Rahip Chu Ilo bu yaklaşıma “önce yoksullar” bakış açısı ismini veriyor. “Dinleyen, daha ilerici, daha alçakgönüllü” bir kilise. Yeni Papa kim olursa olsun, görmek istediği yaklaşım da bu.
Sürpriz ögesi
Rahip Chu Ilo, kimin seçileceğini varsayım etmeyi zorlaştıran bir diğer kıymetli faktör daha olduğunu vurguluyor.
“Katolikler Rab’ın, Kutsal Ruh’un Kilise’nin önderlerinin seçimine yardımcı olduğuna inanıyor” diyor.
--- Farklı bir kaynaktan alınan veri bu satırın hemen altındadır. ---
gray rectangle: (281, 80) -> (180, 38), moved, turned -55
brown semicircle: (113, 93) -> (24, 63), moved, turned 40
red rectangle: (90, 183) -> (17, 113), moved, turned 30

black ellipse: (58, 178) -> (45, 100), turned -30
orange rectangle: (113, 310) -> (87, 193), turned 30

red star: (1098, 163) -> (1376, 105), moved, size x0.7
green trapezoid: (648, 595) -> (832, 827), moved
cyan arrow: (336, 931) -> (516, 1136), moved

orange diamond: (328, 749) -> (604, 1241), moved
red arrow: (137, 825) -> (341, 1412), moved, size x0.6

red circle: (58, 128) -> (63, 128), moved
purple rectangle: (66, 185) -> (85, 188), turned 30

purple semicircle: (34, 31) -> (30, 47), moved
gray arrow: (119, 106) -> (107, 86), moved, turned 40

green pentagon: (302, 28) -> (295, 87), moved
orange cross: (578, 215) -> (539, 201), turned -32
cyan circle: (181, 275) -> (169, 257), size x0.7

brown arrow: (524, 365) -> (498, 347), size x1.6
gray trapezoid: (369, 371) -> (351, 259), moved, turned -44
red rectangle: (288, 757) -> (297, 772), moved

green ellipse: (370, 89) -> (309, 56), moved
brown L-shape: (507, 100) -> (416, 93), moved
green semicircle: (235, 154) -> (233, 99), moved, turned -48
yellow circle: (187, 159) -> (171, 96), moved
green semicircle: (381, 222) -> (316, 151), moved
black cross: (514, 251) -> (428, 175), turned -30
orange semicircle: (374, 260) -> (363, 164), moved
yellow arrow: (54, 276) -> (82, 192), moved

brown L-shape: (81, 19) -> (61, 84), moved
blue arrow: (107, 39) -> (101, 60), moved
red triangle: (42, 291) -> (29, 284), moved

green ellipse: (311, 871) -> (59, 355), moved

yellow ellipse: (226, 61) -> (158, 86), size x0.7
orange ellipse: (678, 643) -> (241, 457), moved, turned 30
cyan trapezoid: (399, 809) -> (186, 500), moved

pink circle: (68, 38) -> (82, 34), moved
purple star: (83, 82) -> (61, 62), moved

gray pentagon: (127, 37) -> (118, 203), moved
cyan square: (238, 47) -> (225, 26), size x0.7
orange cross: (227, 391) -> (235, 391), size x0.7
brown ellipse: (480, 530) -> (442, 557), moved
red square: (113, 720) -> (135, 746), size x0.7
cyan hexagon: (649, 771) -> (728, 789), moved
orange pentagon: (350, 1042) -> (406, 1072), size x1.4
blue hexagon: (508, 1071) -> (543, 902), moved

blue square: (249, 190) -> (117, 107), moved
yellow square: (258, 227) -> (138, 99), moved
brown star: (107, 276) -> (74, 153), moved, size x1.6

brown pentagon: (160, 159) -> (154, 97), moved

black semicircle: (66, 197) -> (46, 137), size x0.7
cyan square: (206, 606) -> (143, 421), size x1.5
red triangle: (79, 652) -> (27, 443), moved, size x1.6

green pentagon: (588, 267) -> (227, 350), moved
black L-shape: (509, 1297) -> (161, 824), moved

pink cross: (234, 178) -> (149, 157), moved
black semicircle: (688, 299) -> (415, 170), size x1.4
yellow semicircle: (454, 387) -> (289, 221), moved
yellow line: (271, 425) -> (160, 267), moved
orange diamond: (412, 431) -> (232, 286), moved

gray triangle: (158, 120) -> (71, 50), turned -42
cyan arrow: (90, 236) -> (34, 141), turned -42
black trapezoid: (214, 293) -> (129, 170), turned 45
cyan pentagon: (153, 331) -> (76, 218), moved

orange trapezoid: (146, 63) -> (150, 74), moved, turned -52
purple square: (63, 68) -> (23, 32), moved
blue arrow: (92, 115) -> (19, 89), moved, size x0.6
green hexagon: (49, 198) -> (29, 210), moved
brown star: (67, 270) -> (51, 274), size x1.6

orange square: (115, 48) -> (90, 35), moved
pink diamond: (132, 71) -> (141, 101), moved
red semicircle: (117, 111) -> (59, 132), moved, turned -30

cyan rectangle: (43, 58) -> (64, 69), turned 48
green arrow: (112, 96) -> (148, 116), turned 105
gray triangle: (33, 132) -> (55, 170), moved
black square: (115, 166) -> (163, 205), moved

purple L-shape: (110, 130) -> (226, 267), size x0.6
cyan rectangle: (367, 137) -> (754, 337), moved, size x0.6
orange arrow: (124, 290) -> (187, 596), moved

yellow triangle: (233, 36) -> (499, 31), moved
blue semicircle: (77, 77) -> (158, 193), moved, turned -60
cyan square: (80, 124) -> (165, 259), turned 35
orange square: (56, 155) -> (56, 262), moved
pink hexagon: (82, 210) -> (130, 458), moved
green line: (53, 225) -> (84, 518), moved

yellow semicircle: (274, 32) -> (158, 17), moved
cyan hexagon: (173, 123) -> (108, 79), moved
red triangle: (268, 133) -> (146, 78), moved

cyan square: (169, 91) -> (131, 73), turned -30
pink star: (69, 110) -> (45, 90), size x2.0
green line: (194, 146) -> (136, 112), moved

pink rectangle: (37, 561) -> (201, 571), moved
Bu da, sürpriz bir sonuç çıkabilmesi manasına geliyor. Tıpkı, 2013’te Papa Francesko’nun seçilmesi üzere.
Rahip Chu Ilo “Kimsenin varsayım ettiği bir isim değildi,” diye konuşuyor.
Rahibe hangisinin daha kıymetli olduğunu soruyorum. Bir sonraki Papa’nın selefinin Kilise konusundaki vizyonunu paylaşması mı, yoksa Afrikalı olması mı daha değerli?
Gülerek “İyi bir rahip üzere cevap vereceğim” diyor.
“Tanrı’ya Francesco’nun yaklaşımını sürderecek bir Papa vermesi için dua ediyorum ve bu türlü bir kişinin de Afrikalı olması için.”